# Data selection for `songs` analysis

In this notebook, we will load the data we tidied up and perform columns selection.

In [None]:
INPUT_FILENAME = 's3://full-stack-bigdata-datasets/Big_Data/YOUTUBE/items_clean.parquet'
songs_raw = spark.read.parquet(INPUT_FILENAME)
songs_raw.printSchema()

In [None]:
len(songs_raw.columns)

**44 columns, that's quite many columns!** It would take time to explore all of this.  
The goal of this notebook is too quickly scan through the columns and make a selection of some interesting ones that we will explore first.

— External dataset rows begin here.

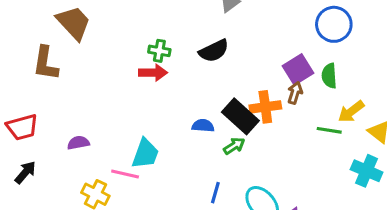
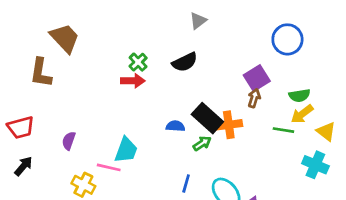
green cross: (159, 51) -> (138, 62), turned 36
green semicircle: (329, 76) -> (299, 95), moved, turned -95
orange cross: (265, 107) -> (229, 125), moved
purple semicircle: (78, 143) -> (69, 141), turned -60

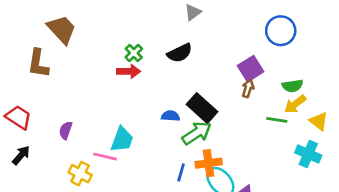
orange cross: (229, 125) -> (209, 163), moved
red trapezoid: (21, 127) -> (18, 117), turned -132
green arrow: (202, 143) -> (197, 133), size x1.6

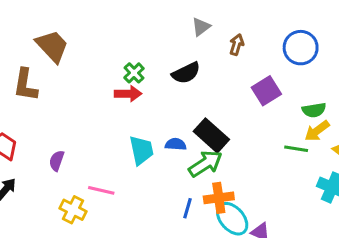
brown arrow: (248, 88) -> (237, 45), moved
cyan trapezoid: (122, 140) -> (141, 150), moved, turned -32

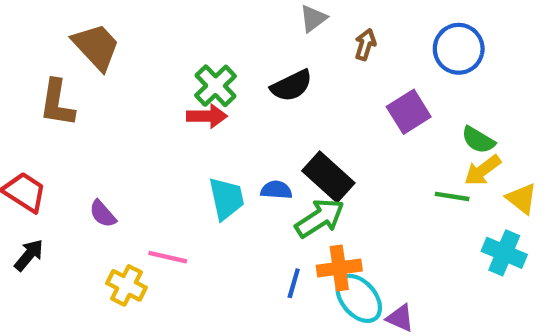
green cross: (134, 73) -> (216, 86), size x1.4
green semicircle: (314, 110) -> (478, 140), turned 40
purple semicircle: (57, 161) -> (103, 214), turned -60

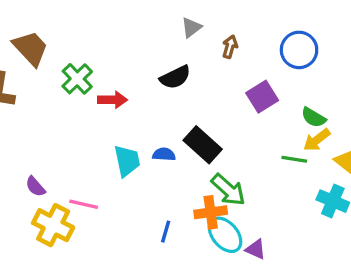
green cross: (216, 86) -> (77, 79), moved
purple semicircle: (103, 214) -> (35, 187), moved
green arrow: (320, 218) -> (228, 190), moved, turned 75
blue line: (294, 283) -> (166, 232), moved
yellow cross: (127, 285) -> (53, 225), size x1.4

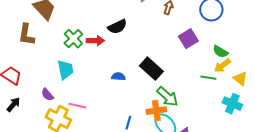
black semicircle: (175, 77) -> (117, 27), moved
green cross: (77, 79) -> (73, 39), moved
blue semicircle: (164, 154) -> (118, 77), moved
cyan trapezoid: (127, 161) -> (65, 70), moved

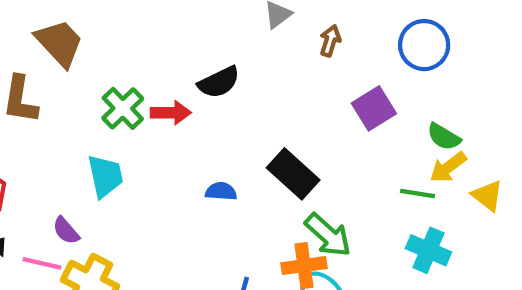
cyan cross: (232, 104) -> (428, 250), moved
pink line: (77, 106) -> (42, 263), moved

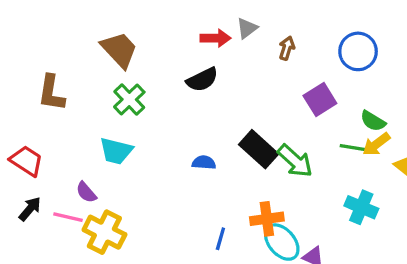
brown trapezoid: (59, 43) -> (119, 50), moved
red arrow: (171, 113) -> (215, 38), moved
cyan trapezoid: (105, 176) -> (116, 151), turned 116
green line: (418, 194) -> (353, 148), moved
green arrow: (328, 235) -> (295, 161), moved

We will first get a sense of the different values in each column. Since we will do this for each of the 44 columns, we will write a function that we can then call on all columns.

Our function will be called `value_counts` and takes 2 parameters:
- `df`: a PySpark DataFrame
- `col_name`: the name of the column for which we want to count the columns

This function should return the count of each distinct values of the column as a PySpark DataFrame.

1. Create the function `value_counts` as per the instructions

We're now ready to use our function over all columns of `songs_raw`.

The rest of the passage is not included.